7 : Autres horizons
Dorinka est une région désertique connue pour ses combats d'arène, ainsi que pour ses maîtres d'arts martiaux. Dans une arène, propriété du dojo Cosnac, quatre personnes partent vers le ciel dans un rayon de lumière. Un grand félin vêtu de bleu et noir, Fland ; un voyageur et sorte de ninja habillé en noir bleuté, Zac ; un guerrier lion anthropomorphe, Léo ; un sabreur et mercenaire en noir et blanc, Oskan. Tandis que deux autres maîtres d'armes et collègues du sabreur appartenant au fameux dojos, Klans et Kayas faisaient diversion. Ils se dispersaient pour laisser des adversaires et des spectateurs stupéfaits. Un artefact était enfoui sous terre, l'usage de l’objet demeurait encore inconnu. Cependant, il s'était accroché au ceinturon du Fauvar musclé, Fland. La petite équipe s'était constituée prestement, mais nul doute que ses membres allaient devoir accomplir de grandes choses dignes de certaines légendes. Par un jeu de hasard ou de circonstances, ces individus, qui auraient pu ne jamais se croiser, allaient faire cause commune pour quelque temps. Un vaisseau ovale, le Comète était au-dessus pour les accueillir pendant que Klans et Kayas achevait les préparatifs. La récupération du mystérieux talisman n’était dès lors plus leur affaire principale. Leur honneur était défié par des combattants mécontents d’avoir perdu le trophée promis. Le public tout autour comprenait qu'il valait mieux s'en aller, il n'y avait plus de spectacle. La mort pesait sur les imprudents et le faisceau lumineux commençait à faire disparaître ses passagers.

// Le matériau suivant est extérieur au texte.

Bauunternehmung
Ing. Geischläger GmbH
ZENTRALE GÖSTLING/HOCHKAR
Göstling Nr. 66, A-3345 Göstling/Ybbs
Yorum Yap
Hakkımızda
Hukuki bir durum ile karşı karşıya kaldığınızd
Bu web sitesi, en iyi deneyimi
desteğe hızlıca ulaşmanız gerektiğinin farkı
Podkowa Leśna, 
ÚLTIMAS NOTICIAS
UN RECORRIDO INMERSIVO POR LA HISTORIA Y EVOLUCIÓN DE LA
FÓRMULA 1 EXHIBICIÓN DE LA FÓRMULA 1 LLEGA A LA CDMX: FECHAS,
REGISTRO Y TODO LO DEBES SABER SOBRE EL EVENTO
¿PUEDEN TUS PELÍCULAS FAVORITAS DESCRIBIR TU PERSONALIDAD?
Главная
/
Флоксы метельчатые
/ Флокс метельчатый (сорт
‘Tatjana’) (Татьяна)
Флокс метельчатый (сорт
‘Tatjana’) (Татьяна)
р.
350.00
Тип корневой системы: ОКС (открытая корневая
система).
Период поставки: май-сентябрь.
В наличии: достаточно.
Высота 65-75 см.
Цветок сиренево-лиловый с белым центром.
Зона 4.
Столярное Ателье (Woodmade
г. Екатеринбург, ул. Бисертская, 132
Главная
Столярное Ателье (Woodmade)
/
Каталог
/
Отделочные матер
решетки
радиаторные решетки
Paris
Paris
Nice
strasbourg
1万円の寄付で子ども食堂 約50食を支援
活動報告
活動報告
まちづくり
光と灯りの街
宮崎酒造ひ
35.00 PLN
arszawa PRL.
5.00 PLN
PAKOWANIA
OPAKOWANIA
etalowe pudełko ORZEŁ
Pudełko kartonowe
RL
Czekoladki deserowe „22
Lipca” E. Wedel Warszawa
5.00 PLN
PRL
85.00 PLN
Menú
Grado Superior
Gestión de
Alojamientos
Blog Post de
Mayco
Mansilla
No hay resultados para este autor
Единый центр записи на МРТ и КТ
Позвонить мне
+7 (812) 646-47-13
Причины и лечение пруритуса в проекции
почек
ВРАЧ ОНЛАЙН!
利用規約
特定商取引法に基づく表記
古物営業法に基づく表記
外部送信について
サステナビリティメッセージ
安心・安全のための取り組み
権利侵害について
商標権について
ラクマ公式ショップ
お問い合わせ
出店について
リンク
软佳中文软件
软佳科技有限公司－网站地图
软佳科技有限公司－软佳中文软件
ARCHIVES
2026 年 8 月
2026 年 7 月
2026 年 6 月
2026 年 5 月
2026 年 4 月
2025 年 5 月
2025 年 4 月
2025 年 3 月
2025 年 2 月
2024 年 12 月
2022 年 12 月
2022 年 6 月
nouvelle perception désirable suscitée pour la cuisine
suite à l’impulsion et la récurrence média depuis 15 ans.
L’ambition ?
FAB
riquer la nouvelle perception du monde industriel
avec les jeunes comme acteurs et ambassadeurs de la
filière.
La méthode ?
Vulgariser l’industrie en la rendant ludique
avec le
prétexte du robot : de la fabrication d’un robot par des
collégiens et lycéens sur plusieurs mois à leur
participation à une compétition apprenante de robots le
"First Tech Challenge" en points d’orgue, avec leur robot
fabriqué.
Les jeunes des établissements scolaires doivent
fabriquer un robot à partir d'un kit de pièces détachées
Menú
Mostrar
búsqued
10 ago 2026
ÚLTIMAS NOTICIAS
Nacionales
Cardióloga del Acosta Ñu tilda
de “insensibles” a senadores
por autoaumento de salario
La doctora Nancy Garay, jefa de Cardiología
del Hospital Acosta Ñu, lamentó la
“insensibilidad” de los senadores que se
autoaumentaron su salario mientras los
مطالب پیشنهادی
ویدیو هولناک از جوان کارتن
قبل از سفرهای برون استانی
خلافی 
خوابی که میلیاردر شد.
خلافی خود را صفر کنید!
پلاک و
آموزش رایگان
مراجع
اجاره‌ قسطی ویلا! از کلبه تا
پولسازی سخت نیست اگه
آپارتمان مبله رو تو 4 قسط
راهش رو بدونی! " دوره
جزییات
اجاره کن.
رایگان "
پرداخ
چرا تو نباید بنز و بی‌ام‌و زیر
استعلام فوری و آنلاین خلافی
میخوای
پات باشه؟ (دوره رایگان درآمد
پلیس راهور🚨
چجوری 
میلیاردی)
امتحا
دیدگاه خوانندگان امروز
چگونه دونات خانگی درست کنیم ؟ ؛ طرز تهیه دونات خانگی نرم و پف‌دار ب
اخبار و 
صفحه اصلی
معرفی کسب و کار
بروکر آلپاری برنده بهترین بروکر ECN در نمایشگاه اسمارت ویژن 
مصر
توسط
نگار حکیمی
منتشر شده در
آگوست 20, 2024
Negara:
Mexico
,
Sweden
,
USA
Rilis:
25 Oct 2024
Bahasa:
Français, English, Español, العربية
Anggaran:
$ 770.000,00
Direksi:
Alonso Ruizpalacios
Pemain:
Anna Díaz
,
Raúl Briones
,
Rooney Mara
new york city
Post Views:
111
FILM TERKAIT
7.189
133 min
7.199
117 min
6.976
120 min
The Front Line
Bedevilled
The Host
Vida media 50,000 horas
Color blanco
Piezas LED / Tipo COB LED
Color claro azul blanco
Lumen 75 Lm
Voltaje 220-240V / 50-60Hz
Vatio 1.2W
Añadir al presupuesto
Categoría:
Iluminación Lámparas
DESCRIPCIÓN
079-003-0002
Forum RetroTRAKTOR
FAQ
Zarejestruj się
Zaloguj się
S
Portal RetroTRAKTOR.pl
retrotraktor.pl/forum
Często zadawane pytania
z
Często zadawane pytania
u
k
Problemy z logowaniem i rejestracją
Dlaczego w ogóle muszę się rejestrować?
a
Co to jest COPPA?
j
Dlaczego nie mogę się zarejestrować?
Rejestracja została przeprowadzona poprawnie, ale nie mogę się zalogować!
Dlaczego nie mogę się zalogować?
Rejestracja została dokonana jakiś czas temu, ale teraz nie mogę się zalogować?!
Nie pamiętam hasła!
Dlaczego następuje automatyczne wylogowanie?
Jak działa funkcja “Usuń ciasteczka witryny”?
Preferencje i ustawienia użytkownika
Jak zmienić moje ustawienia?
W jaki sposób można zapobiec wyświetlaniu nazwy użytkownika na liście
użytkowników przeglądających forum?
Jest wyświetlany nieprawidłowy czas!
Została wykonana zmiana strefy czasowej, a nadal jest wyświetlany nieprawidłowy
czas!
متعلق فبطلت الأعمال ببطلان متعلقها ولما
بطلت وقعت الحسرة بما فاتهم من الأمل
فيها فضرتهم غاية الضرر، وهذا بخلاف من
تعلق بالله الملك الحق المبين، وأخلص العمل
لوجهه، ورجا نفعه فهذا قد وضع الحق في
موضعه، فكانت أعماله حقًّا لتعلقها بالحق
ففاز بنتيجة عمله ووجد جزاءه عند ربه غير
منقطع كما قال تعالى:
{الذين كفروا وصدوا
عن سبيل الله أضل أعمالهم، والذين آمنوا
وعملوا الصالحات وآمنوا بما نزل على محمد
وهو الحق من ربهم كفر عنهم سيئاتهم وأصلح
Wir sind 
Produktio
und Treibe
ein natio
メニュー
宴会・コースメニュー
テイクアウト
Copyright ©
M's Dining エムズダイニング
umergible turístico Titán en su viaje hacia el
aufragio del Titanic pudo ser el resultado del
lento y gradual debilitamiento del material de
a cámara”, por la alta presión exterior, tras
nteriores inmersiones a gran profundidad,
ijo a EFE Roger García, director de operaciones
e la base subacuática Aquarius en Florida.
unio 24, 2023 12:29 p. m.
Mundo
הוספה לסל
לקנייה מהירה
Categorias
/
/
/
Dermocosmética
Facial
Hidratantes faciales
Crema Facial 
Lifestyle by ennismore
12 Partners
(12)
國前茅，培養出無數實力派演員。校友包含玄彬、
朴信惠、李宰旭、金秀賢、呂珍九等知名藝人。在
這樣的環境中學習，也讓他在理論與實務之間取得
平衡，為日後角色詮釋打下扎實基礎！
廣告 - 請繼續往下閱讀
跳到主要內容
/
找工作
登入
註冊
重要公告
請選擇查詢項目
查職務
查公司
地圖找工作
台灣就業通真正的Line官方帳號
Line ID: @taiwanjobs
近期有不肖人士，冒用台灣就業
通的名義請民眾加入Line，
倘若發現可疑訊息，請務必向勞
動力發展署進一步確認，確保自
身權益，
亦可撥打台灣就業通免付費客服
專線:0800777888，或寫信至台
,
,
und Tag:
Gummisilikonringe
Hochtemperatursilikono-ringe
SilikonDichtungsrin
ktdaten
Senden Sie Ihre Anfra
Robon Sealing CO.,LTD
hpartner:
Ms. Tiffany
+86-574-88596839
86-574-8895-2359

La scène fut retransmise par une vidéo à images en relief. Le projecteur était posé sur une petite table au centre d'une pièce plongée dans le noir. De faibles reflets faisait ressortir de ci et là, des statues, des livres, et divers objets hétéroclites. Il s'agissait visiblement de l'antre d'un collectionneur avide de savoir et de choses particulières. Le maître des lieux se tenait voûté au-dessus de la projection holographique, il regardait d'un air absent. Son crâne était entièrement blanc et dépourvu de peau et de chair. L’individu très grand portait simplement une large veste en cuir marron et un pantalon en gin gris. Il ressemblait à s'y méprendre à un véritable squelette vivant. Il ne voyait donc rien puisqu'il n'a que des orbites vides. Cependant, ses sensations et ses ressentiments devaient être probablement accrus. Au vu de son physique, il avait dû être un être humain dans une autre vie. Le silence pesant fût cassé par des caquetages répétitifs. L'étrange individu nappé de curiosités parla dans le vide d'une voix aiguë de cinglé d'outre-tombe. Ses dents s'entrechoquèrent dans un tic répétitif et une bague en or à tête-de-mort bougea d’un doigt à l’autre. Il fit de grands gestes avec ses bras décharnés.
« Ka-ka, fascinant tout ça, n'est-ce pas Bone Skélet ? Je dis ça à moi-même, mais qui ça intéresse d'autres ? Tout cela est réel et nullement le fruit de l'imagination débordante du fou que je suis ! Ah-ah, ces combattants m'épatent. Il n'y avait pas si longtemps, ils s'ignorent tout et maintenant, ils forment un groupe.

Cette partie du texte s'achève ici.